(Extracted page text data)
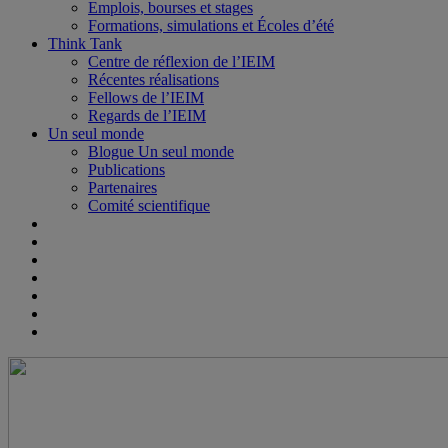
Emplois, bourses et stages
Formations, simulations et Écoles d’été
Think Tank
Centre de réflexion de l’IEIM
Récentes réalisations
Fellows de l’IEIM
Regards de l’IEIM
Un seul monde
Blogue Un seul monde
Publications
Partenaires
Comité scientifique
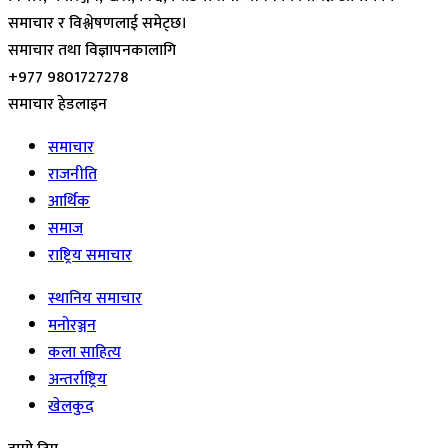
समाचार र विश्लेषणलाई समेट्छ।
समाचार तथा विज्ञापनकालागि
+977 9801727278
समाचार हेडलाइन
समाचार
राजनीति
आर्थिक
समाज
राष्ट्रिय समाचार
स्थानिय समाचार
मनोरञ्जन
कला साहित्य
अन्तर्राष्ट्रिय
खेलकुद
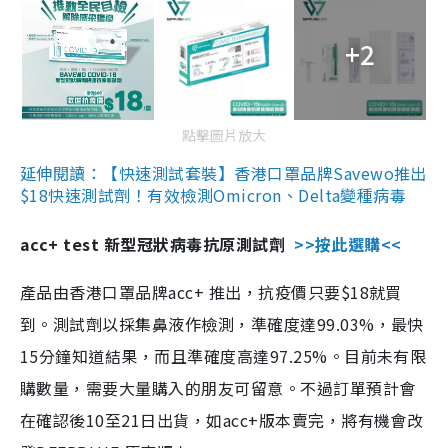
+2
點擊圖片放大
延伸閱讀：【快速測試套裝】香港口罩品牌Savewo推出
$18快速測試劑！有效檢測Omicron、Delta變種病毒
acc+ test 新型冠狀病毒抗原測試劑
>>按此選購<<
產品由香港口罩品牌acc+ 推出，抗疫價只要$18就買
到。測試劑以採集鼻液作檢測，準確度達99.03%，最快
15分鐘知道結果，而且準確度高達97.25%。目前未有限
購數量，需要大量購入的朋友可留意。不過訂單預計會
在確認後10至21日出貨，如acc+版本賣完，將有機會改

◆ THE PROBLEM ◆
Images stay out; the entries above are to be printed exactly.

◆ WRITTEN RESPONSE ◆
Emplois, bourses et stages
Formations, simulations et Écoles d’été
Think Tank
Centre de réflexion de l’IEIM
Récentes réalisations
Fellows de l’IEIM
Regards de l’IEIM
Un seul monde
Blogue Un seul monde
Publications
Partenaires
Comité scientifique
समाचार र विश्लेषणलाई समेट्छ।
समाचार तथा विज्ञापनकालागि
+977 9801727278
समाचार हेडलाइन
समाचार
राजनीति
आर्थिक
समाज
राष्ट्रिय समाचार
स्थानिय समाचार
मनोरञ्जन
कला साहित्य
अन्तर्राष्ट्रिय
खेलकुद
+2
點擊圖片放大
延伸閱讀：【快速測試套裝】香港口罩品牌Savewo推出
$18快速測試劑！有效檢測Omicron、Delta變種病毒
acc+ test 新型冠狀病毒抗原測試劑
>>按此選購<<
產品由香港口罩品牌acc+ 推出，抗疫價只要$18就買
到。測試劑以採集鼻液作檢測，準確度達99.03%，最快
15分鐘知道結果，而且準確度高達97.25%。目前未有限
購數量，需要大量購入的朋友可留意。不過訂單預計會
在確認後10至21日出貨，如acc+版本賣完，將有機會改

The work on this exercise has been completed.